Chapitre 2 - Le démon (partie 2)

Il semble bien plus puissant, même si sa taille n'a pas changé, bien plus impressionnant aussi. Dans ses yeux noirs danse une lueur rouge.

Il atterrit sur ma poitrine puis, après un nouveau saut, sur mon front. Son poids, énorme pour sa taille minuscule, m'écrase. Ses griffes s'enfoncent en moi, fouillent mon esprit, traquent mes rêves, exaltent mes peurs, étouffent ma colère...

Pendant une durée que je ne saurais quantifier, les griffes du démon déchirent mes pensées, une à une, méthodiquement. À peine ai-je formulé une idée qu'elle se délite. Des images tourbillonnent devant moi, Amortinokeb tournant son pistolet vers la tête de Marc et tirant, le cadavre de Papa devant la porte de notre maison, Élia et son chapeau en forme de lampe attachée au mur à côté d'Amyltariaea, Lya sur le sol de sa prison, vaincue par la peur et le désespoir. Chacune me frappe en plein cœur. Je donnerais tout pour m'y soustraire.

Je hurle, mais aucun son ne sort de mes lèvres ; je me débats, mais mes membres lourds demeurent immobiles. Je n'ai jamais été aussi impuissante. Enfermée dans mon esprit, je n'ai aucune prise sur mon corps, inutile enveloppe désertée par ma conscience.

Je revois sans cesse mes proches mourir, ou souffrir tant qu'ils voudraient trépasser. Ballotée de vision en cauchemar, de douleur en détresse, je ne peux même pas fermer les yeux ; je regarde encore et encore, et chaque scène imprime sur mon cœur sa marque d'horreur.

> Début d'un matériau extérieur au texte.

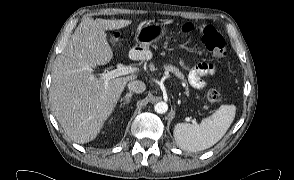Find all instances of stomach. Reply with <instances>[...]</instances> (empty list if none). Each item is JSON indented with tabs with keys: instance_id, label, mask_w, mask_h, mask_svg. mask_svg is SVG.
Here are the masks:
<instances>
[{
	"instance_id": "0dacf381",
	"label": "stomach",
	"mask_w": 294,
	"mask_h": 180,
	"mask_svg": "<svg viewBox=\"0 0 294 180\" xmlns=\"http://www.w3.org/2000/svg\"><path fill=\"white\" fill-rule=\"evenodd\" d=\"M167 33V27L163 23L148 22L140 24L135 33V48H139L137 53L141 56L153 43L162 39Z\"/></svg>"
}]
</instances>
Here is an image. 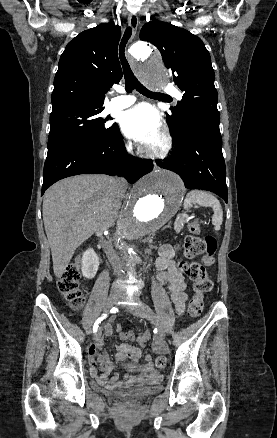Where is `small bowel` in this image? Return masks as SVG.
I'll list each match as a JSON object with an SVG mask.
<instances>
[{"mask_svg":"<svg viewBox=\"0 0 277 438\" xmlns=\"http://www.w3.org/2000/svg\"><path fill=\"white\" fill-rule=\"evenodd\" d=\"M175 249L170 245H164L161 247L159 257L156 260V267L158 269V280L160 283H168L171 294V299L175 305L176 312L182 314L185 311V302L187 299L185 290L187 287V281L181 271L179 270L175 261ZM105 337L110 338L113 335L112 328L109 325L103 327ZM150 334L148 332L142 333L138 338V347L122 343L118 347L116 359L123 361L124 359H130L131 363L127 366V369L131 372H137L140 375L147 376L150 380L155 381L157 379V373L152 363V356L147 354L145 356V363L138 364L137 359L140 356V348H145L149 340ZM124 340L133 341L136 338L135 333L126 332L123 335ZM97 345H100L97 343ZM101 361L100 369L101 374L97 373L95 367L91 369V374L94 375L98 384L107 389L116 388L120 382L117 375L109 377V373L112 370V364L102 355H98L96 351V344H93L89 351V360L91 363H95V360ZM132 378H136V374L132 375Z\"/></svg>","mask_w":277,"mask_h":438,"instance_id":"1","label":"small bowel"}]
</instances>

Le poids qui m'oppressait la poitrine s'allège soudain. J'ouvre les yeux. Au-dessus de moi, Amylokirlia tient le démon entre deux doigts d'une main gantée de noir. Ma respiration est sifflante, précipitée. Elle m'observe froidement, immobile. Je me demande soudain si le gant lui permet d'éviter de toucher la créature ou de ne pas recevoir de décharge électrique.

Puis elle ouvre les doigts, le démon retombe sur ma poitrine et je ne me demande plus rien.

La voiture roule, roule, roule, c'est la nuit mais on dirait le jour avec toutes les lumières. La lumière des phares qui déchirent les monstres – il y a beaucoup de monstres dans la nuit, ils me font peur. C'est joli, phare, comme mot. La lumière avec laquelle Papi lit son drôle de livre sans images, à côté de Papa qui conduit. La lumière qui brille sur les cheveux de Yannis, ils sont tout noirs d'habitude mais là ils brillent, Yannis c'est le frère de Papa, j'aime bien Yannis. La lumière au-dessus de Lya et moi, avec les doigts de ma sœur qui s'agitent dessus. J'essaie de les attraper, c'est drôle, ça fait des formes, je rigole et elle aime bien que je rigole. Et puis la lumière dans les yeux de tout le monde parce qu'ils sont contents, surtout papa et maman. Lui c'est pas une lumière toute perdue c'est un incendie, du feu qui brûle pas, et elle c'est tout le soleil, deux soleils qui brillent dans les yeux de ma maman.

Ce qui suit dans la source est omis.